そのドーナツを手に取って口に近付けてだった。
頬張り口の中に入れて咀嚼した、そうして言うのだった。
「美味しいよ」
「そうでしょ」
姉は笑顔で言う弟に自分も笑顔になって述べた。
「このドーナツも」
「僕確かにチョコレート好きだけれど」
「こうしたね」
「チョコレート使ってないドーナツもだね」
「美味しいのよ、それにね」
麻利絵はさらに話した。
「このドーナツがはじまりなのよ」
「はじまり?」
「そう、ドーナツのね」
話したのはこのことだった。
「はじまりなのよ、このドーナツが最初に出て」
「それでなんだ」
「他のドーナツも出来ていったのよ」
「じゃあこのドーナツがないと」
「そうよ、慎吾の好きなね」
「チョコレートのドーナツもだね」
「ないのよ」
「そうなんだ」
「だから」
それでというのだ。
「こちらのドーナツもね」
「美味しいし」
「だからよかったら」
「食べていいんだ」
「そうしてね」
「うん、美味しいよね」
オールドファッションを食べながら応えた。
「このドーナツも」
「そう言ってくれて何よりよ」
ここでは店員としてだった、麻利絵は笑顔で応えた。
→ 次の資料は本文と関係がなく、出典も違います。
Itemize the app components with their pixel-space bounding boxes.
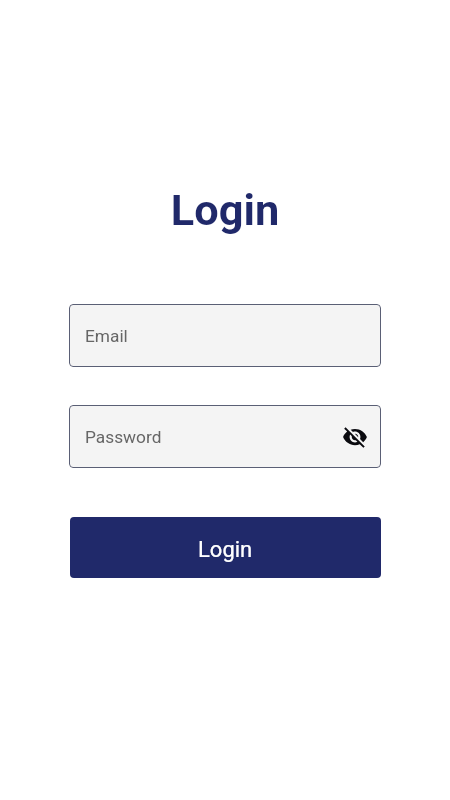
- staticText: Login: [198, 537, 253, 563]
- button[interactable]: Login: [70, 517, 381, 578]
- staticText: Login: [0, 185, 450, 236]
- button[interactable]: Show password: [339, 421, 371, 453]
- button[interactable]: Password: [69, 405, 381, 468]
- staticText: Password: [85, 427, 162, 447]
- staticText: Email: [85, 326, 128, 346]
- button[interactable]: Email: [69, 304, 381, 367]
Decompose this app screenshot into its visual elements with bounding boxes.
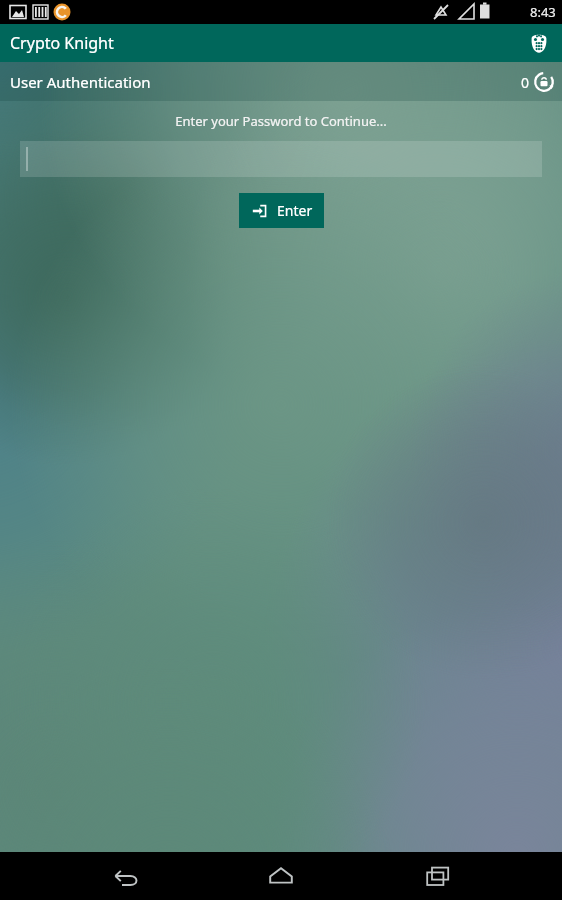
staticText: 8:43: [530, 3, 556, 21]
button[interactable]: Password field: [20, 141, 542, 177]
button[interactable]: Back: [93, 852, 157, 900]
button[interactable]: Recent apps: [406, 852, 470, 900]
staticText: Crypto Knight: [10, 32, 114, 54]
staticText: Enter: [277, 201, 313, 220]
staticText: Enter your Password to Continue...: [0, 112, 562, 130]
button[interactable]: Mask menu: [522, 26, 556, 60]
staticText: User Authentication: [10, 72, 151, 92]
button[interactable]: Enter: [239, 193, 324, 228]
staticText: 0: [521, 73, 530, 92]
button[interactable]: Home: [249, 852, 313, 900]
button[interactable]: Failed attempts, reset: [521, 71, 555, 93]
そうしてだった。
翌日店長にこのことを話すとだ、彼は笑顔で話した。
「そうそう、オールドファッションは基本でね」
「美味しいですね」
「そうだよ」
こう言うのだった。
「安定した美味しさがあるから」
「それでよく売れますね」
「そうだよ、ドーナツというとね」
何といってもというのだ。
「まさにね」
「基本はですね」
「オールドファッションだよ」
このドーナツだというのだ。
「だからこれからもね」
「売っていきますね」
「そうしていこう」
「はい、そうしていきます」
麻利絵も笑顔で応えた、そうしてだった。
この日もドーナツを揚げて売っていった、その中でオールドファッションもあったが安定して売れた。そうしたドーナツだということを彼女はあらためて知ったのだった。